At GECCO John Koza pointed out that in both biology and in human design, modularity and reuse are ever present. Biology scales from a single cell to individuals containing billions of cells. It does this, like human engineers, not by solving many billions of individual problems but by reusing existing designs. We need to revisit the scaling problem.

4 Conclusions

We have seen that in the thirty years since John Koza published his first GP book, the field has blossomed. The genetic programming bibliography contains some 16 367 entries by 16 342 authorsFootnote 26. Many of the genetic and evolutionary computation papers judged to be the best human competitive work of each year have used genetic programming. Clearly GP is doing well in its mission to help the world.

As mentioned at the end of the last section, although GP continues to flourish, perhaps we need to tackle the scaling problem. Are we evolving small things? Do we need to be more ambitious? Following Stephanie Forrest’s recent questions [276]: what could GP do with Google Deep AI scale resources?

As John Koza foresaw, 30 years of Moore’s law [277] (with component count doubling every 18 months) means 20 lots of doubling (\(2^{20}\) = 1 048 576).

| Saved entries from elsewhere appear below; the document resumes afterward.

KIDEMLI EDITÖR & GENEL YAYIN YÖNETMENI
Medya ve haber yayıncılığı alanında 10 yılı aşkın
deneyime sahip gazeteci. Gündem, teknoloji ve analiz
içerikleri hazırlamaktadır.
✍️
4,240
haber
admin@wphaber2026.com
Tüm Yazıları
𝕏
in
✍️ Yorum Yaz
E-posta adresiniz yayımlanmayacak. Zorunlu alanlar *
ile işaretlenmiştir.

That is, since the genetic programming field started, the computer power available to us has increased a million fold. What of the next 30 years? Perhaps Moore’s Law will end? Certainly the death of Moore’s Law has been confidently predicted many times. What seems certain is we will not see dramatic increases in silicon computing’s clock speeds. Instead we anticipate the future of computing will be ever more parallel. But as John Koza says GP is embarrassingly parallel. Indeed the use of distributed parallel GP populations, not only makes good use of current and future compute resources but is in keeping with Sewall Wright’s [278] model of natural evolution and as John Koza reports by keeping population diversity, the distributed population demes of the island model, improve GP results as well as speeding it up.

In 2052 will genetic programming researchers be using computers a million times faster than they use today? Certainly GP seems well placed to exploit them.